OSS solves problem # 3. gentoo solves # 4. Right now, we're just stuck at # 2. Today's processors are too slow to run something like games or MS Office from source.

+2


a source


Your question is a little unclear, but it seems to be about two subjects that are not related. Breaking components into dynamic and static linking libraries makes assembly faster in many cases. However, dynamic and static libraries were not invented for this purpose. They were invented to provide reusable components between functions and programs. Don't compile faster.



+4


a source


There are real reasons to provide binary distribution of software. Diverting attention to the business problems of obfuscating your software by compiling, so the proprietary logic is not provided very clearly, it makes it easier for the user the program is intended for.

I would hate getting big software packages like GCC, Gnome, PHP and a million others in their original format if I didn't develop that software. Even on my quad core machine, compilation takes time. I'd rather just move some binary blobs around.

Also remember that (at least for Linux systems) creating binary distributions allows for consistent and stable systems that have been tested. Building binary distributions are the best directly translated verified software configurations for the user.

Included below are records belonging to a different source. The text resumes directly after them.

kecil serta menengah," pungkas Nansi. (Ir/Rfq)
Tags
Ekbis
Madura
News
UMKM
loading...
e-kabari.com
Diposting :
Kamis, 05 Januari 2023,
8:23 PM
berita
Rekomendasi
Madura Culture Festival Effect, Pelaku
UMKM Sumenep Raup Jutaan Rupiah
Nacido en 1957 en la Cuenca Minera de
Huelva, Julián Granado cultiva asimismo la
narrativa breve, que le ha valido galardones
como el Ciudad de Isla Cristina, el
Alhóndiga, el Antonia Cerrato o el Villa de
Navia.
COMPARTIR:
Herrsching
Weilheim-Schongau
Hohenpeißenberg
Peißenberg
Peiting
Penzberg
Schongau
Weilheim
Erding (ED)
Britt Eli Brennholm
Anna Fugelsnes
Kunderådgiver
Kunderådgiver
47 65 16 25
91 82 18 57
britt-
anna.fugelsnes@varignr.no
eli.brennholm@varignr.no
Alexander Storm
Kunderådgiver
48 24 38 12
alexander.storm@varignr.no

Given that many JIT / Interpreted languages ​​run at about 1/2 the speed of C (roughly speaking, I'm sure some are better), I would rather have software code than see everything written in Java / C #. Especially when I don't need to see the code. Ignore source distributions and compilation on demand. As a user (and developer) RPM / .debs is much easier.

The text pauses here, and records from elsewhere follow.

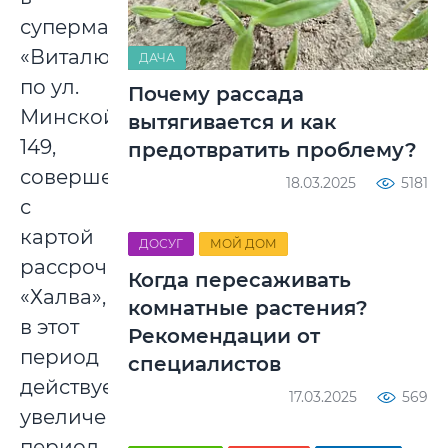
супермаркете
«Виталюр»
ДАЧА
по ул.
Почему рассада
Минской,
вытягивается и как
149,
предотвратить проблему?
совершенные
18.03.2025
5181
с
картой
ДОСУГ
МОЙ ДОМ
рассрочки
Когда пересаживать
«Халва»,
комнатные растения?
в этот
Рекомендации от
период
специалистов
действует
17.03.2025
569
увеличенный
период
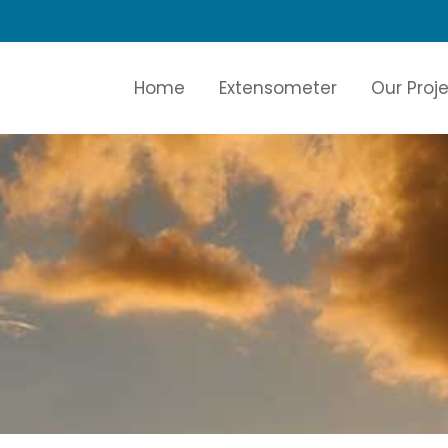
Home
Extensometer
Our Proj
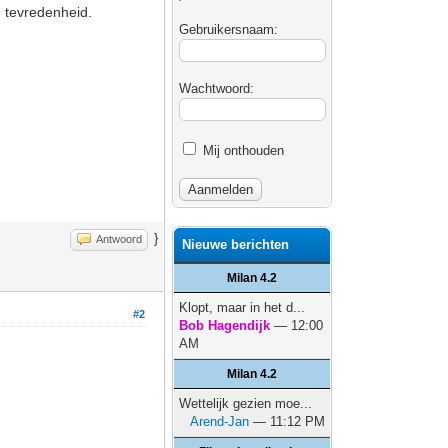
e tevredenheid.
Gebruikersnaam:
.
Wachtwoord:
Mij onthouden
}
Antwoord
Nieuwe berichten
Milan 4.2
Klopt, maar in het d...
#2
Bob Hagendijk
— 12:00
AM
Milan 4.2
Wettelijk gezien moe...
Arend-Jan
— 11:12 PM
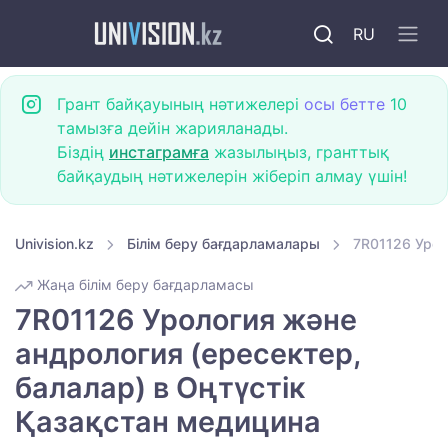
RU
Грант байқауының нәтижелері
осы бетте
10
тамызға дейін жарияланады.
Біздің
инстаграмға
жазылыңыз, гранттық
байқаудың нәтижелерін жіберіп алмау үшін!
Univision.kz
Білім беру бағдарламалары
7R01126 Урол
Жаңа білім беру бағдарламасы
7R01126 Урология және
андрология (ересектер,
балалар) в Оңтүстік
Қазақстан медицина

So the answers are "Is there a real reason for people to use dynamic links and binary distributions these days?" The dynamic link library problem is not really a problem. Runtime character resolution does not degrade performance. How do projects like Apache and many others relate to module architecture otherwise? (Hey, they can always have a built-in compiler / interpreter, linker, loader and do it manually! Shiver)

the software was compiled once and used a heck of a lot

As for speeding up compilers, it depends on the semantics of the compiled language and on the rough work of the analysis. You can write a very fast C compiler, but the code may not be optimal and therefore run slower and have more memory. Considering the software is compiled once and runs frequently, I would prefer the software take 1 hour longer to compile, but save that time faster. But that doesn't matter, because we have binary distributions.

+2


a source


Three things come straight to mind when reading your question:

  • Dynamic linking is not related to binary distribution.

  • You just can't use good compile-time optimizations if you want to compile as quickly as possible. (That is, make a fast compiler, remove every optimization)

  • JIT compilers seem to be able to strike a good trade-off between execution speed and compilation speed, but the code they run is deployed and distributed as binary as there are still some optimizations that can be done on first compilation (the most expensive ones) and therefore, that you really don't want to have a complete toolchain on every computer to be able to distribute the source code.

+1


a source


Dynamic linking also allows you to detect installed components at runtime, which are useful in at least two situations:

  • The application supports licensed features that may or may not be present with a given product installation.
  • The app supports a plugin architecture where a third party can create components for it.
+1


a source


When recompiling a project with a single binary target, typically only files that have changed since the last compilations are rebuilt before linking, with the result that individual binary targets should improve overall compilation time, but only marginally.

0


a source


It depends on the type of project you are building.

Some word editor that waits 100 times more input than computation doesn't need binary, but realtime game certainly needs the last bit of speed, especially those with ai players.

And there are a few more cases: operating systems, graphics editors (you don't want to wait 5 minutes to process the effect), simulators, research. Thus, most of the interesting things that can be done with a computer require speed at runtime and not much time to compile.